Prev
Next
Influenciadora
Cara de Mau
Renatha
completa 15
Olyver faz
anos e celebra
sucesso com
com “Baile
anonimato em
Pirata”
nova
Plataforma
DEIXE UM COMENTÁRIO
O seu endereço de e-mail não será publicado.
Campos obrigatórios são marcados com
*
○ ○ ○ ○ ○
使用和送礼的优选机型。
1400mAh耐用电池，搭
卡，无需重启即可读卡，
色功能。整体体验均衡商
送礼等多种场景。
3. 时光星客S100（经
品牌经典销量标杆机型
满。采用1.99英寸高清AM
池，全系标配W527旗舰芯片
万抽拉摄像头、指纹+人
○ ○ ○ ○ ○
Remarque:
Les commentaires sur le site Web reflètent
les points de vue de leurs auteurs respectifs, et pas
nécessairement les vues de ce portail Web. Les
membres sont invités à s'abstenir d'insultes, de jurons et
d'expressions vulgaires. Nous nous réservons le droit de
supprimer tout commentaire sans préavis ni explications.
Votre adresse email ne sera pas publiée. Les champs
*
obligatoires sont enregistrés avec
○ ○ ○ ○ ○
▶ **Work instruction**:
Would you output, from the records above, exactly the run of lines that starts at the line containing "1400mAh耐用电池，搭" and ends at the line containing "万抽拉摄像头、指纹+人", and only that run?

▶ **Answer box**:
1400mAh耐用电池，搭
卡，无需重启即可读卡，
色功能。整体体验均衡商
送礼等多种场景。
3. 时光星客S100（经
品牌经典销量标杆机型
满。采用1.99英寸高清AM
池，全系标配W527旗舰芯片
万抽拉摄像头、指纹+人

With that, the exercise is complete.